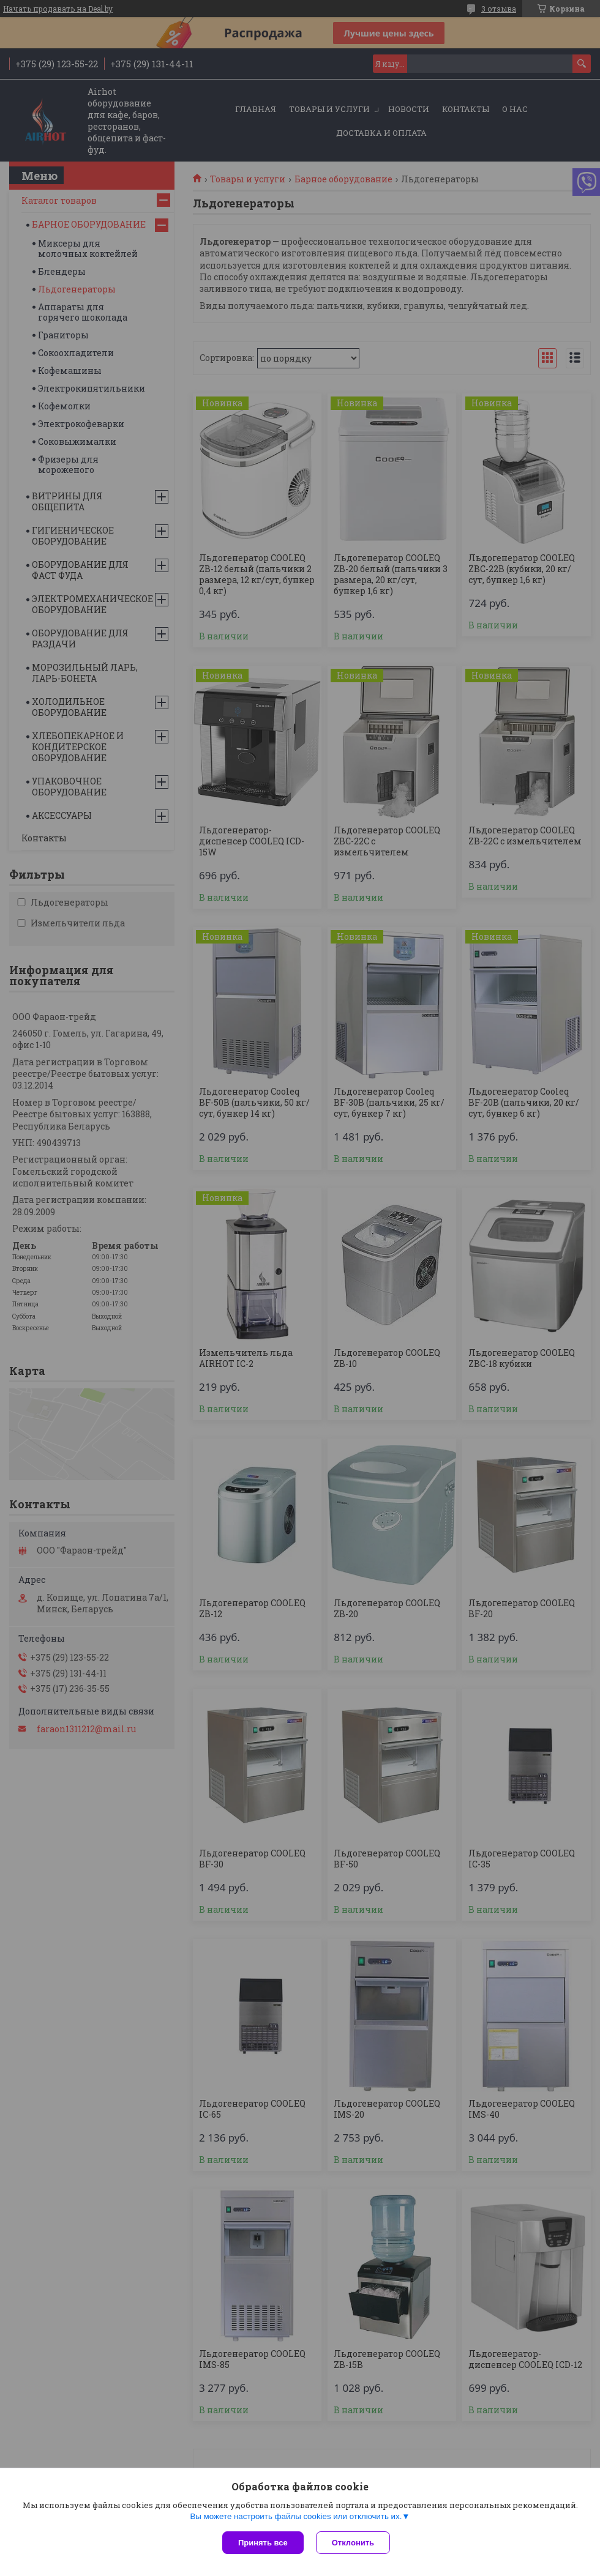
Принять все (263, 2542)
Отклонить (353, 2542)
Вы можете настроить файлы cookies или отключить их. (296, 2516)
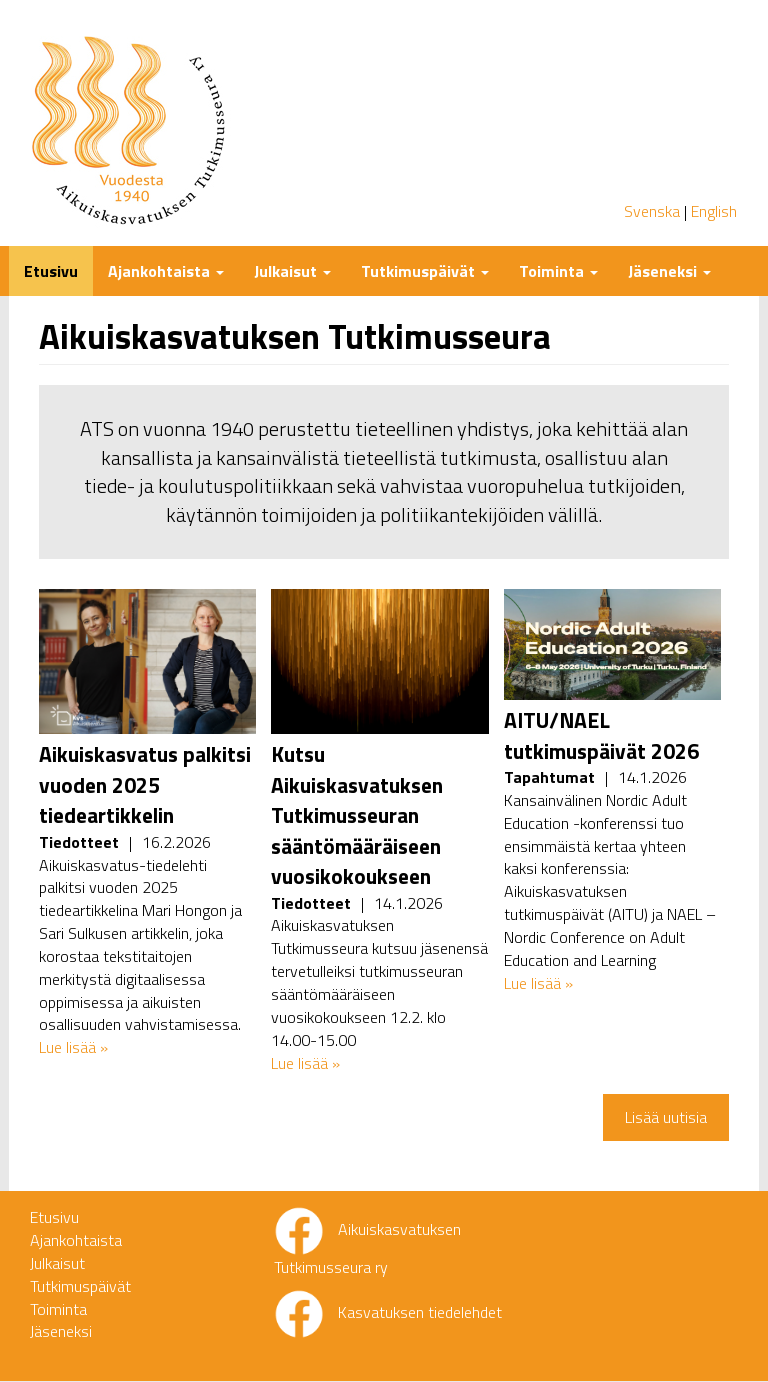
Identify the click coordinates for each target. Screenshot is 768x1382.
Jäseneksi (669, 271)
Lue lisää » (73, 1047)
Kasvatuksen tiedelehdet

+===+

Quote every record above exactly, leaving out any pictures.

■ RESPONSE TO THIS EXERCISE
Принять все (263, 2542)
Отклонить (353, 2542)
Вы можете настроить файлы cookies или отключить их. (296, 2516)
Identify the click coordinates for each target. Screenshot is 768x1382.
Jäseneksi (669, 271)
Lue lisää » (73, 1047)
Kasvatuksen tiedelehdet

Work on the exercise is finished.